• [What to produce] Leave every picture out, and retype all the remaining records exactly.

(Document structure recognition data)
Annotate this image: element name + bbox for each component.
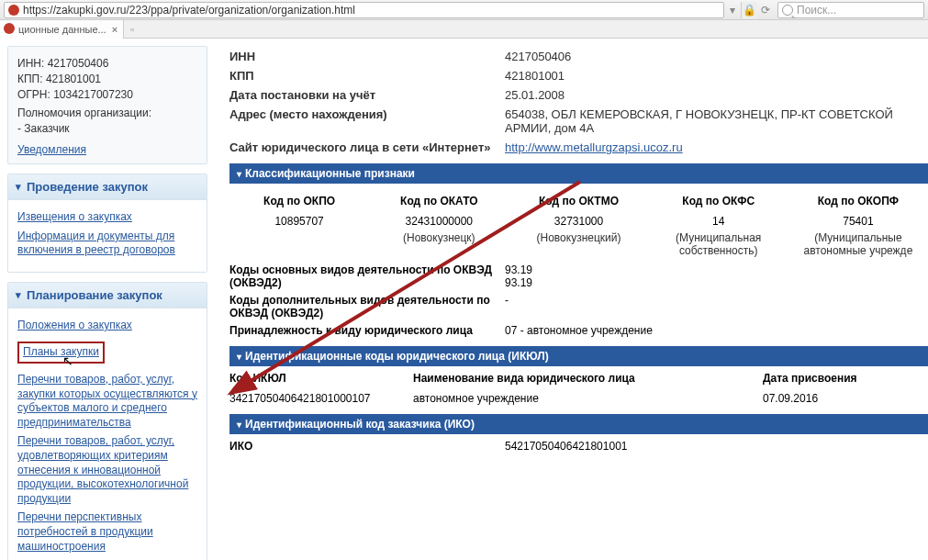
kv-value: 4217050406	[505, 50, 928, 63]
site-icon	[8, 5, 19, 16]
ikul-row: 34217050406421801000107 автономное учреж…	[229, 392, 928, 405]
kv-row: ИНН 4217050406	[229, 50, 928, 63]
kv-label: Сайт юридического лица в сети «Интернет»	[229, 140, 505, 154]
triangle-down-icon: ▾	[237, 352, 241, 362]
section-iko[interactable]: ▾ Идентификационный код заказчика (ИКО)	[229, 414, 928, 434]
kv-row: Адрес (место нахождения) 654038, ОБЛ КЕМ…	[229, 107, 928, 135]
link-purchase-plans[interactable]: Планы закупки ↖	[17, 342, 105, 364]
tab-strip: ционные данные... × ▫	[0, 20, 928, 39]
notifications-link[interactable]: Уведомления	[17, 143, 86, 156]
info-ogrn: ОГРН: 1034217007230	[17, 88, 197, 101]
kv-value: 25.01.2008	[505, 88, 928, 102]
chevron-down-icon: ▾	[16, 289, 21, 301]
accordion-planning: ▾ Планирование закупок Положения о закуп…	[7, 282, 207, 560]
kv-row: Сайт юридического лица в сети «Интернет»…	[229, 140, 928, 154]
kv-value: 421801001	[505, 69, 928, 83]
accordion-title: Проведение закупок	[27, 180, 148, 194]
accordion-procurement: ▾ Проведение закупок Извещения о закупка…	[7, 174, 207, 273]
section-classification[interactable]: ▾ Классификационные признаки	[229, 163, 928, 184]
kv-value: 654038, ОБЛ КЕМЕРОВСКАЯ, Г НОВОКУЗНЕЦК, …	[505, 107, 928, 135]
table-row-sub: (Новокузнецк) (Новокузнецкий) (Муниципал…	[229, 230, 928, 259]
classification-table: Код по ОКПО Код по ОКАТО Код по ОКТМО Ко…	[229, 189, 928, 259]
browser-tab[interactable]: ционные данные... ×	[0, 20, 124, 39]
kv-iko: ИКО 54217050406421801001	[229, 440, 928, 453]
link-innovation-lists[interactable]: Перечни товаров, работ, услуг, удовлетво…	[17, 434, 197, 506]
info-kpp: КПП: 421801001	[17, 73, 197, 85]
triangle-down-icon: ▾	[237, 420, 241, 430]
close-icon[interactable]: ×	[112, 24, 117, 35]
info-powers-label: Полномочия организации:	[17, 106, 197, 119]
kv-row: КПП 421801001	[229, 69, 928, 83]
info-powers-value: - Заказчик	[17, 122, 197, 135]
tab-icon	[4, 23, 15, 34]
search-placeholder: Поиск...	[797, 4, 836, 17]
search-box[interactable]: Поиск...	[777, 2, 924, 18]
accordion-header-planning[interactable]: ▾ Планирование закупок	[8, 283, 207, 308]
link-notices[interactable]: Извещения о закупках	[17, 210, 197, 225]
link-engineering-lists[interactable]: Перечни перспективных потребностей в про…	[17, 510, 197, 554]
kv-label: Дата постановки на учёт	[229, 88, 505, 102]
section-ikul[interactable]: ▾ Идентификационные коды юридического ли…	[229, 346, 928, 366]
kv-label: ИНН	[229, 50, 505, 63]
chevron-down-icon: ▾	[16, 181, 21, 193]
kv-value: http://www.metallurgzapsi.ucoz.ru	[505, 140, 928, 154]
address-bar[interactable]: https://zakupki.gov.ru/223/ppa/private/o…	[4, 2, 724, 18]
main-content: ИНН 4217050406 КПП 421801001 Дата постан…	[220, 39, 928, 560]
accordion-header-procurement[interactable]: ▾ Проведение закупок	[8, 174, 207, 200]
search-icon	[782, 5, 793, 16]
cursor-pointer-icon: ↖	[62, 353, 73, 369]
lock-icon: 🔒	[741, 2, 757, 18]
table-header: Код по ОКПО Код по ОКАТО Код по ОКТМО Ко…	[229, 189, 928, 213]
kv-row: Дата постановки на учёт 25.01.2008	[229, 88, 928, 102]
triangle-down-icon: ▾	[237, 169, 241, 179]
accordion-body: Положения о закупках Планы закупки ↖ Пер…	[8, 308, 207, 560]
browser-toolbar: https://zakupki.gov.ru/223/ppa/private/o…	[0, 0, 928, 20]
ikul-header: Код ИКЮЛ Наименование вида юридического …	[229, 372, 928, 385]
kv-okved-extra: Коды дополнительных видов деятельности п…	[229, 294, 928, 319]
tab-title: ционные данные...	[18, 24, 106, 35]
link-registry-docs[interactable]: Информация и документы для включения в р…	[17, 230, 197, 258]
accordion-title: Планирование закупок	[27, 288, 162, 302]
refresh-icon[interactable]: ⟳	[757, 2, 774, 18]
url-text: https://zakupki.gov.ru/223/ppa/private/o…	[23, 4, 355, 17]
link-regulations[interactable]: Положения о закупках	[17, 319, 197, 333]
table-row: 10895707 32431000000 32731000 14 75401	[229, 213, 928, 230]
kv-legal-type: Принадлежность к виду юридического лица …	[229, 324, 928, 337]
kv-label: КПП	[229, 69, 505, 83]
kv-label: Адрес (место нахождения)	[229, 107, 505, 135]
page-body: ИНН: 4217050406 КПП: 421801001 ОГРН: 103…	[0, 39, 928, 560]
dropdown-icon[interactable]: ▾	[724, 2, 741, 18]
link-smb-lists[interactable]: Перечни товаров, работ, услуг, закупки к…	[17, 373, 197, 430]
sidebar: ИНН: 4217050406 КПП: 421801001 ОГРН: 103…	[0, 39, 220, 560]
new-tab-icon[interactable]: ▫	[124, 21, 140, 38]
info-inn: ИНН: 4217050406	[17, 57, 197, 70]
website-link[interactable]: http://www.metallurgzapsi.ucoz.ru	[505, 140, 683, 154]
kv-okved-main: Коды основных видов деятельности по ОКВЭ…	[229, 263, 928, 289]
accordion-body: Извещения о закупках Информация и докуме…	[8, 200, 207, 272]
org-info-block: ИНН: 4217050406 КПП: 421801001 ОГРН: 103…	[7, 46, 207, 164]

• [Written solution]
Annotate this image: element name + bbox for each component.
kv-value: 4217050406	[505, 50, 928, 63]
site-icon	[8, 5, 19, 16]
ikul-row: 34217050406421801000107 автономное учреж…	[229, 392, 928, 405]
kv-row: ИНН 4217050406	[229, 50, 928, 63]
kv-label: Сайт юридического лица в сети «Интернет»	[229, 140, 505, 154]
triangle-down-icon: ▾	[237, 352, 241, 362]
section-iko[interactable]: ▾ Идентификационный код заказчика (ИКО)	[229, 414, 928, 434]
kv-row: Адрес (место нахождения) 654038, ОБЛ КЕМ…	[229, 107, 928, 135]
link-purchase-plans[interactable]: Планы закупки ↖	[17, 342, 105, 364]
tab-strip: ционные данные... × ▫	[0, 20, 928, 39]
notifications-link[interactable]: Уведомления	[17, 143, 86, 156]
info-ogrn: ОГРН: 1034217007230	[17, 88, 197, 101]
kv-value: 25.01.2008	[505, 88, 928, 102]
chevron-down-icon: ▾	[16, 289, 21, 301]
accordion-planning: ▾ Планирование закупок Положения о закуп…	[7, 282, 207, 560]
kv-row: Сайт юридического лица в сети «Интернет»…	[229, 140, 928, 154]
kv-value: 421801001	[505, 69, 928, 83]
accordion-title: Проведение закупок	[27, 180, 148, 194]
accordion-procurement: ▾ Проведение закупок Извещения о закупка…	[7, 174, 207, 273]
section-classification[interactable]: ▾ Классификационные признаки	[229, 163, 928, 184]
kv-value: 654038, ОБЛ КЕМЕРОВСКАЯ, Г НОВОКУЗНЕЦК, …	[505, 107, 928, 135]
table-row-sub: (Новокузнецк) (Новокузнецкий) (Муниципал…	[229, 230, 928, 259]
classification-table: Код по ОКПО Код по ОКАТО Код по ОКТМО Ко…	[229, 189, 928, 259]
browser-tab[interactable]: ционные данные... ×	[0, 20, 124, 39]
kv-iko: ИКО 54217050406421801001	[229, 440, 928, 453]
link-innovation-lists[interactable]: Перечни товаров, работ, услуг, удовлетво…	[17, 434, 197, 506]
info-kpp: КПП: 421801001	[17, 73, 197, 85]
triangle-down-icon: ▾	[237, 420, 241, 430]
close-icon[interactable]: ×	[112, 24, 117, 35]
info-powers-label: Полномочия организации:	[17, 106, 197, 119]
kv-row: КПП 421801001	[229, 69, 928, 83]
info-powers-value: - Заказчик	[17, 122, 197, 135]
tab-icon	[4, 23, 15, 34]
search-placeholder: Поиск...	[797, 4, 836, 17]
search-box[interactable]: Поиск...	[777, 2, 924, 18]
accordion-header-planning[interactable]: ▾ Планирование закупок	[8, 283, 207, 308]
link-notices[interactable]: Извещения о закупках	[17, 210, 197, 225]
link-engineering-lists[interactable]: Перечни перспективных потребностей в про…	[17, 510, 197, 554]
kv-label: Дата постановки на учёт	[229, 88, 505, 102]
section-ikul[interactable]: ▾ Идентификационные коды юридического ли…	[229, 346, 928, 366]
kv-label: ИНН	[229, 50, 505, 63]
chevron-down-icon: ▾	[16, 181, 21, 193]
kv-value: http://www.metallurgzapsi.ucoz.ru	[505, 140, 928, 154]
address-bar[interactable]: https://zakupki.gov.ru/223/ppa/private/o…	[4, 2, 724, 18]
main-content: ИНН 4217050406 КПП 421801001 Дата постан…	[220, 39, 928, 560]
accordion-header-procurement[interactable]: ▾ Проведение закупок	[8, 174, 207, 200]
search-icon	[782, 5, 793, 16]
cursor-pointer-icon: ↖	[62, 353, 73, 369]
lock-icon: 🔒	[741, 2, 757, 18]
table-header: Код по ОКПО Код по ОКАТО Код по ОКТМО Ко…	[229, 189, 928, 213]
kv-row: Дата постановки на учёт 25.01.2008	[229, 88, 928, 102]
triangle-down-icon: ▾	[237, 169, 241, 179]
accordion-body: Положения о закупках Планы закупки ↖ Пер…	[8, 308, 207, 560]
browser-toolbar: https://zakupki.gov.ru/223/ppa/private/o…	[0, 0, 928, 20]
ikul-header: Код ИКЮЛ Наименование вида юридического …	[229, 372, 928, 385]
kv-okved-extra: Коды дополнительных видов деятельности п…	[229, 294, 928, 319]
tab-title: ционные данные...	[18, 24, 106, 35]
link-registry-docs[interactable]: Информация и документы для включения в р…	[17, 230, 197, 258]
accordion-title: Планирование закупок	[27, 288, 162, 302]
refresh-icon[interactable]: ⟳	[757, 2, 774, 18]
url-text: https://zakupki.gov.ru/223/ppa/private/o…	[23, 4, 355, 17]
link-regulations[interactable]: Положения о закупках	[17, 319, 197, 333]
table-row: 10895707 32431000000 32731000 14 75401	[229, 213, 928, 230]
kv-legal-type: Принадлежность к виду юридического лица …	[229, 324, 928, 337]
kv-label: КПП	[229, 69, 505, 83]
kv-label: Адрес (место нахождения)	[229, 107, 505, 135]
page-body: ИНН: 4217050406 КПП: 421801001 ОГРН: 103…	[0, 39, 928, 560]
dropdown-icon[interactable]: ▾	[724, 2, 741, 18]
link-smb-lists[interactable]: Перечни товаров, работ, услуг, закупки к…	[17, 373, 197, 430]
sidebar: ИНН: 4217050406 КПП: 421801001 ОГРН: 103…	[0, 39, 220, 560]
new-tab-icon[interactable]: ▫	[124, 21, 140, 38]
info-inn: ИНН: 4217050406	[17, 57, 197, 70]
website-link[interactable]: http://www.metallurgzapsi.ucoz.ru	[505, 140, 683, 154]
kv-okved-main: Коды основных видов деятельности по ОКВЭ…	[229, 263, 928, 289]
accordion-body: Извещения о закупках Информация и докуме…	[8, 200, 207, 272]
org-info-block: ИНН: 4217050406 КПП: 421801001 ОГРН: 103…	[7, 46, 207, 164]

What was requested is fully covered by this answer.